President Barack Obama recently delivered the commencement address at Morehouse College and talked personally about fatherhood and family.

Respecting Presidents

This is a post from National Fatherhood Initiative’s Executive Vice President, Christopher Brown.

I’ve thought a lot recently about the value Americans place on respect and the role that parents and the media play in communicating the importance of respect to our nation’s children.

What brought this issue home to me recently is the behavior of my daughter’s high-school classmates during a speech that President Obama gave last week to students across the country.
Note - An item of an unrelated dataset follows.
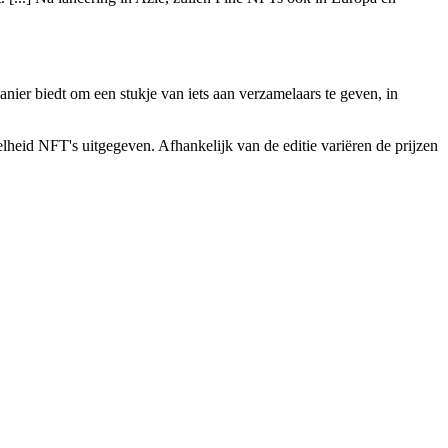
anier biedt om een stukje van iets aan verzamelaars te geven, in
heid NFT's uitgegeven. Afhankelijk van de editie variëren de prijzen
This isn’t the first year that the President has delivered a speech to the nation’s school children on the importance of school and a good education. While President Obama has made it an annual address, previous Presidents also addressed our nation’s school children on the importance of school and a good education (including both George W. and George H.W. Bush).

When Obama first started his speeches, I thought it strange that parents were given a form they could sign to “opt out” their children from hearing the speech. Why would I not want my child to hear the President of the United States deliver a speech on the importance of school and getting a good education? Perhaps only that I have an unfounded, paranoid fear that the President would deliver a partisan speech and that, as a result, my child would be co-opted into a way of thinking that I disagree with. If a President had that level of influence, I’d tell him to talk about the importance of eating your vegetables.

At any rate, my daughter reported that her classmates were so disrespectful—hooping and hollering and calling the President names—that she couldn’t even hear parts of the speech. She was genuinely disgusted with the behavior and wondered why these kids—some of whom are her friends—would show such disrespect simply because they don’t agree with or like the President (similar stories emerged of a lack of respect for President George W. Bush as well)

Should we be surprised by this behavior? Not when we live in a nation that has become so polarized politically that words like “respect” and “compromise” and “moderate” have become nostalgic words, at best. In a media-saturated world in which partisan radio, TV, and Internet outlets have grown in number and influence, it is critical that fathers teach their children that they can respect and disagree with someone at the same time without attacking the person’s character.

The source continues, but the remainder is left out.